We were so lucky to have unusually nice weather for these locations and were soon ashore on Robert Point, Robert Island, where a welcoming committee of molting elephant seals greeted us on the beach. Some guests hiked to the top of the ridge for dramatic views of ice, snow, and sea.  Both gentoo and chinstrap penguins nest here, as well as some of those living off the chaotic production of the penguin colonies—brown skuas and giant petrels. A small rookery of Antarctic shags (cormorants) dotted the seaward rocks. Lichens, mosses, hair grass, and prasiola (algae) made for a surprisingly colorful patchwork landscape amid the snow and rock.

We took a short cruise over to Half Moon Island during lunch, landing on the pebble beaches of the island for either a long hike up the ridge and around the western shore or a direct walk to a chinstrap penguin colony. Those on the hike had exceptional views of the 3,000-foot mountains and tumbling ice of Livingston Island as well as Weddell seals and an aging blue whale jawbone on the southern beach. Chinstrap chicks were well along in their growth rush to fledging size and, like adolescents everywhere, were preoccupied with begging their parents for more food and just a little bit of their own personal space. Come on, mom!

New and wonderful things weren’t limited just to the daytime.

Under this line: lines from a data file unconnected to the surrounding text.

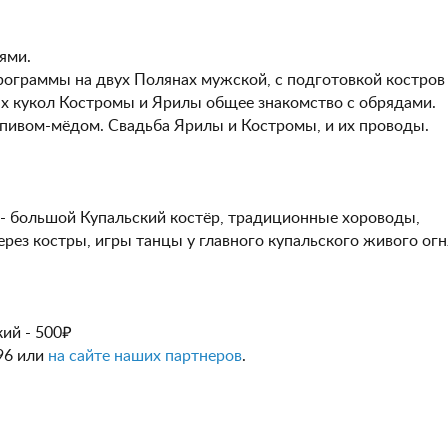
ями.
рограммы на двух Полянах мужской, с подготовкой костров
х кукол Костромы и Ярилы общее знакомство с обрядами.
 пивом-мёдом. Свадьба Ярилы и Костромы, и их проводы.
р - большой Купальский костёр, традиционные хороводы,
ерез костры, игры танцы у главного купальского живого огн
кий - 500₽
-96 или
на сайте наших партнеров
.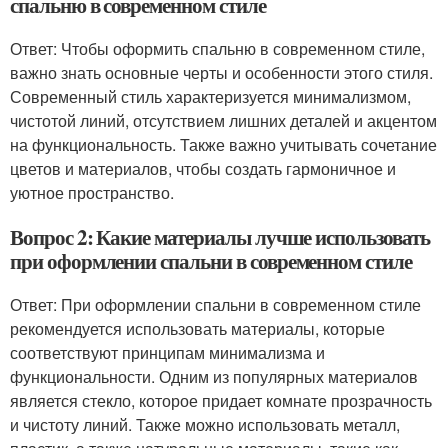
спальню в современном стиле
Ответ: Чтобы оформить спальню в современном стиле,
важно знать основные черты и особенности этого стиля.
Современный стиль характеризуется минимализмом,
чистотой линий, отсутствием лишних деталей и акцентом
на функциональность. Также важно учитывать сочетание
цветов и материалов, чтобы создать гармоничное и
уютное пространство.
Вопрос 2: Какие материалы лучше использовать
при оформлении спальни в современном стиле
Ответ: При оформлении спальни в современном стиле
рекомендуется использовать материалы, которые
соответствуют принципам минимализма и
функциональности. Одним из популярных материалов
является стекло, которое придает комнате прозрачность
и чистоту линий. Также можно использовать металл,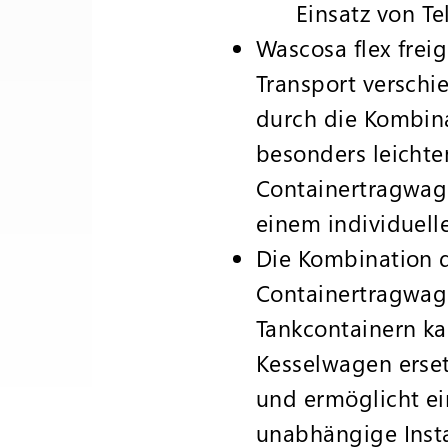
Einsatz von Te
Wascosa flex frei
Transport verschi
durch die Kombin
besonders leichte
Containertragwag
einem individuel
Die Kombination 
Containertragwag
Tankcontainern k
Kesselwagen erse
und ermöglicht e
unabhängige Inst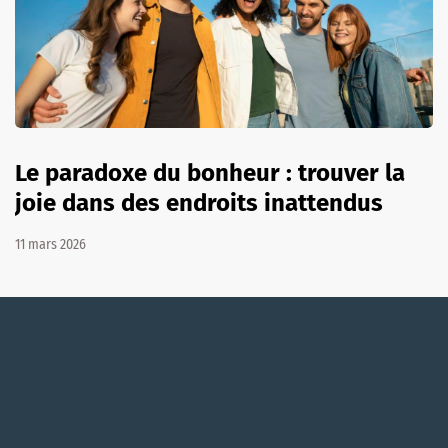
Le paradoxe du bonheur : trouver la
joie dans des endroits inattendus
11 mars 2026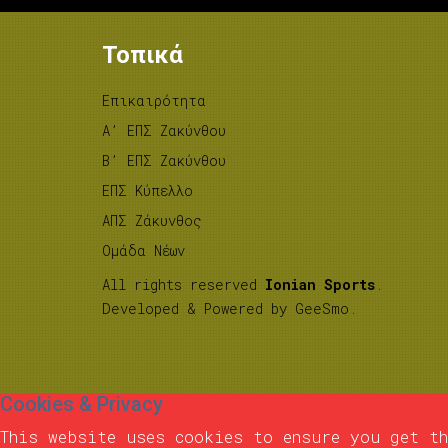
Τοπικά
Επικαιρότητα
A’ ΕΠΣ Ζακύνθου
B’ ΕΠΣ Ζακύνθου
ΕΠΣ Κύπελλο
ΑΠΣ Ζάκυνθος
Ομάδα Νέων
All rights reserved
Ionian Sports
.
Developed & Powered by
GeeSmo
.
Cookies & Privacy
This website uses cookies to ensure you get th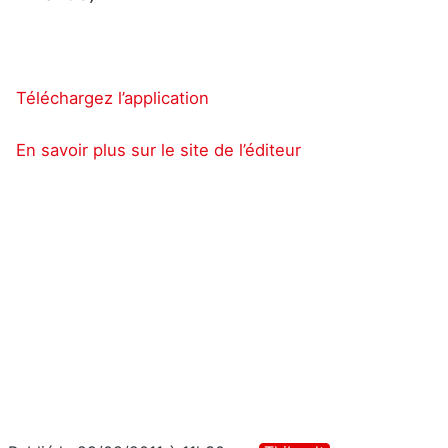
Téléchargez l’application
En savoir plus sur le site de l’éditeur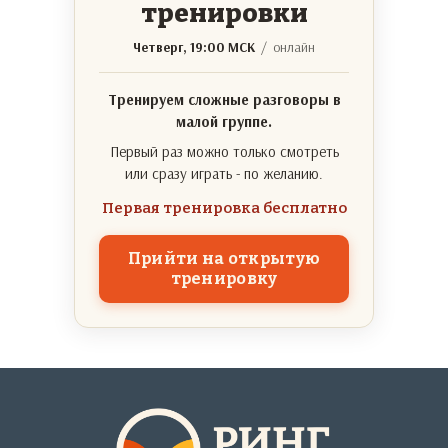
тренировки
Четверг, 19:00 МСК
/ онлайн
Тренируем сложные разговоры в
малой группе.
Первый раз можно только смотреть
или сразу играть - по желанию.
Первая тренировка бесплатно
Прийти на открытую
тренировку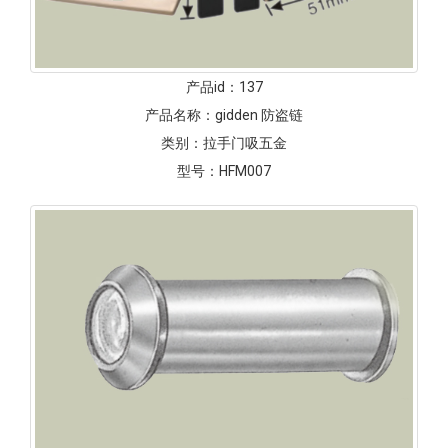
产品id：
137
产品名称：
gidden 防盗链
类别：
拉手门吸五金
型号：
HFM007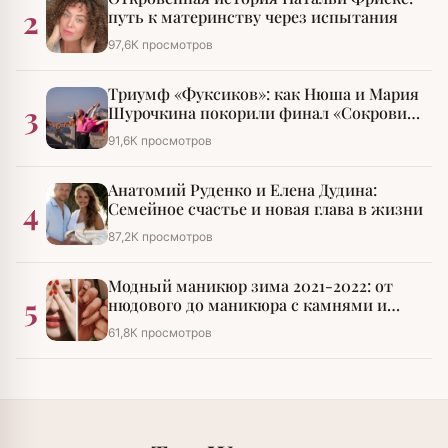
2
путь к материнству через испытания
97,6К просмотров
Триумф «Фуксиков»: как Нюша и Мария
3
Шурочкина покорили финал «Сокровищ
императора»
91,6К просмотров
Анатомий Руденко и Елена Дудина:
4
Семейное счастье и новая глава в жизни
87,2К просмотров
Модный маникюр зима 2021-2022: от
5
нюдового до маникюра с камнями и
стразами
61,8К просмотров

After dinner, we approached and transited the southern edge of iceberg A57a. A giant tabular berg as can only be seen in Antarctic waters, A57a is more than 12 miles long and 5 miles wide, and separated from the Filchner- Ronne Ice Shelf, 960 nautical miles away, in 2008. In dusky evening twilight, we headed toward the Weddell Sea, barely able to digest what we saw and excited for what’s to come.